Armor Class in a D&D 5e Swashbuckling Setting


Watch out! It's the pernicious influence of The Princess Bride!

This has been nagging at me for a couple of days, so I need to surgically remove it from my brain. 

We all know that one of the challenges of changing the setting of D&D from a quasi-medieval world to a quasi-early modern world is Armor Class. In D&D proper, how hard it is for your foes to hit a character (one’s Armor Class or AC) is determined almost entirely by what armor the character is wearing. Characters prancing around in silk shirts or even leather jerkins are at a severe disadvantage compared to characters in plate mail. Heavy armor, however, just doesn’t fit the aesthetic of sword-and-cape adventure, so how does one incentivize the swashbuckling style in D&D?

The most obvious incentive is also the historical one: firearms. If firearms are plentiful – and if they pierce armor as they do in real life – then players and characters will value the un-pierceable AC bonuses from high Dexterity scores, leading them to choose light armor that does not interfere with those bonuses over the dubious protection of heavy armor that negates Dex bonuses. I do not believe that firearms as presented in the 5e DMG have any armor-piercing rules, but this would be an easy fix.

This is still going to lead to relatively low Armor Classes, making even high-level characters vulnerable to low-level mooks. One way of handling this would be to include more magical protection items as the campaign progresses, allowing characters to accumulate magical amulets, bracers, rings, and silk shirts that increase their AC. This might be the simplest option for the outright fantasy swashbuckling world I proposed in my last post, but it’s less useful for low-magic or historical settings.

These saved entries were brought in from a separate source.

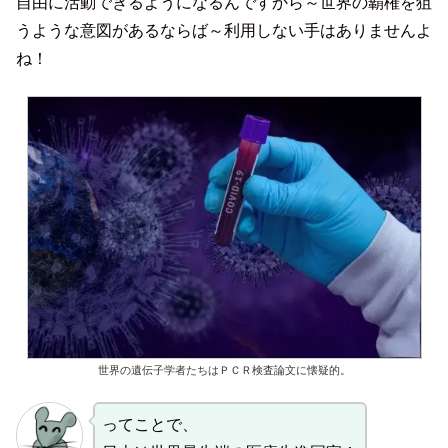
自由に活動できるようになるんですから～世界の覇権を狙
うような意図があるならば～利用しない手はありませんよ
ね！
世界の遺伝子学者たちはＰＣＲ検査論文に懐疑的。
ってことで、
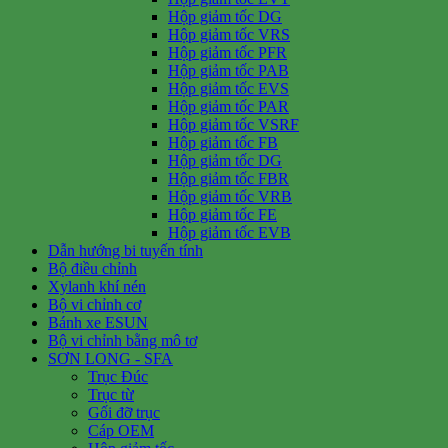
Hộp giảm tốc DG
Hộp giảm tốc VRS
Hộp giảm tốc PFR
Hộp giảm tốc PAB
Hộp giảm tốc EVS
Hộp giảm tốc PAR
Hộp giảm tốc VSRF
Hộp giảm tốc FB
Hộp giảm tốc DG
Hộp giảm tốc FBR
Hộp giảm tốc VRB
Hộp giảm tốc FE
Hộp giảm tốc EVB
Dẫn hướng bi tuyến tính
Bộ điều chỉnh
Xylanh khí nén
Bộ vi chỉnh cơ
Bánh xe ESUN
Bộ vi chỉnh bằng mô tơ
SƠN LONG - SFA
Trục Đúc
Trục từ
Gối đỡ trục
Cáp OEM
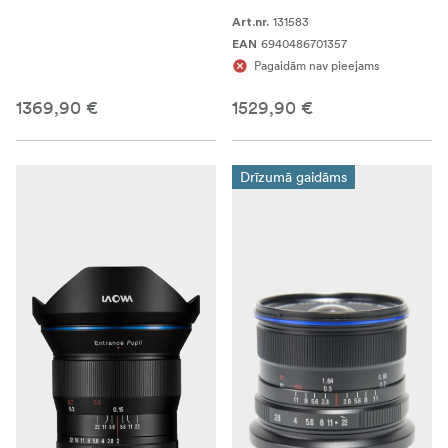
131583
Art.nr.
6940486701357
EAN
Pagaidām nav pieejams
1369,90 €
1529,90 €
Drīzumā gaidāms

For those more realistic settings, I have two ideas: add characters’ proficiency bonuses to their Armor Classes (a significant change to the rules) or make the Parry action implicit in the Defensive Duelist feat and several NPC statistics into a combat action available to everyone (a much less significant rule change). Adding the proficiency bonus to AC has the advantages of being easy to track (it modifies the base AC in all situations) and not requiring an action to use (thereby not changing the basic action economy of the game). The Parry option, on the other hand, just feels cooler.

For those without access to the optional feats listed in the Players Handbook, let’s unpack the Parry action from the Knight statistics on p. 54 of the DM’s Basic Rules:

Reactions
Parry. The knight adds 2 to its AC against one melee attack that would hit it. To do so, the knight must see the attacker and be wielding a melee weapon.

That “2 to its AC” is equal to the knight’s proficiency bonus, so in other words (and trying not to duplicate the wording of the PHB text):

Parry. You can attempt to parry when a hostile creature scores an attack against you. To make the parry, you use your reaction to add your proficiency bonus to your AC, possibly turning aside the hit. To perform a parry, you must be able to see the attacker and be wielding a melee weapon.

I like this idea because it invokes the cut-and-thrust seesaw of swashbuckling fencing without over-complicating combat or changing the rules too far from normal D&D 5e. It strikes a good balance between the static Parry score of Savage Worlds and the complex choreography of Honor + Intrigue.

Anyway, that’s just something I needed to get out of my head. Does anyone else have any ideas for Armor Class in the context of a D&D 5e swashbuckling campaign?